:: THE TASK ::
This exercise calls for retyping every line below exactly, with the images omitted.

:: Items from a dataset ::
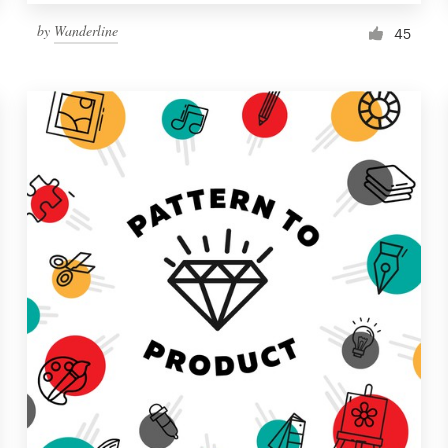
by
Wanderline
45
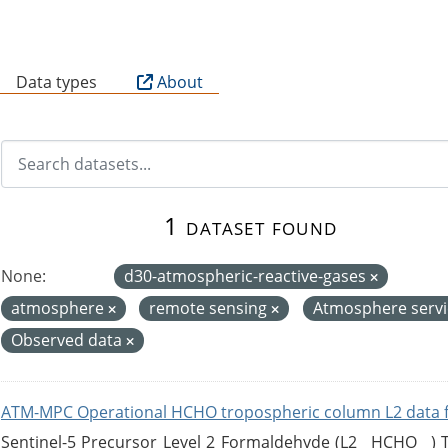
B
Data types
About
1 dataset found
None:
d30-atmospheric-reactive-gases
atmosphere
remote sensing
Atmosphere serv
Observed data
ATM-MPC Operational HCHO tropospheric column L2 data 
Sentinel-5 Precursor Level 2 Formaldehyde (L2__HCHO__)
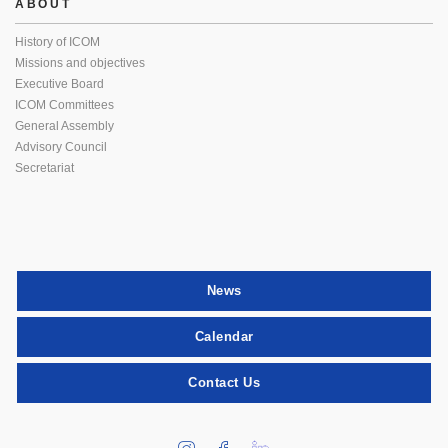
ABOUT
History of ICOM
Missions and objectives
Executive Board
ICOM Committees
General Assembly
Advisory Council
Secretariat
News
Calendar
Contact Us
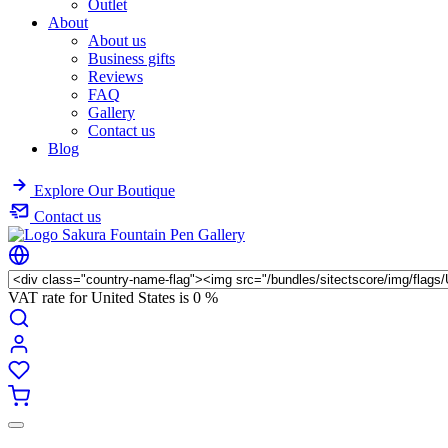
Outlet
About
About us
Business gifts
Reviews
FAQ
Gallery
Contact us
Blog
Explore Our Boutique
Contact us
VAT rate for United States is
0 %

:: RESULT OF THIS EXERCISE ::
by
Wanderline
45
B
Data types
About
1 dataset found
None:
d30-atmospheric-reactive-gases
atmosphere
remote sensing
Atmosphere serv
Observed data
ATM-MPC Operational HCHO tropospheric column L2 data 
Sentinel-5 Precursor Level 2 Formaldehyde (L2__HCHO__)
ABOUT
History of ICOM
Missions and objectives
Executive Board
ICOM Committees
General Assembly
Advisory Council
Secretariat
News
Calendar
Contact Us
Outlet
About
About us
Business gifts
Reviews
FAQ
Gallery
Contact us
Blog
Explore Our Boutique
Contact us
VAT rate for United States is
0 %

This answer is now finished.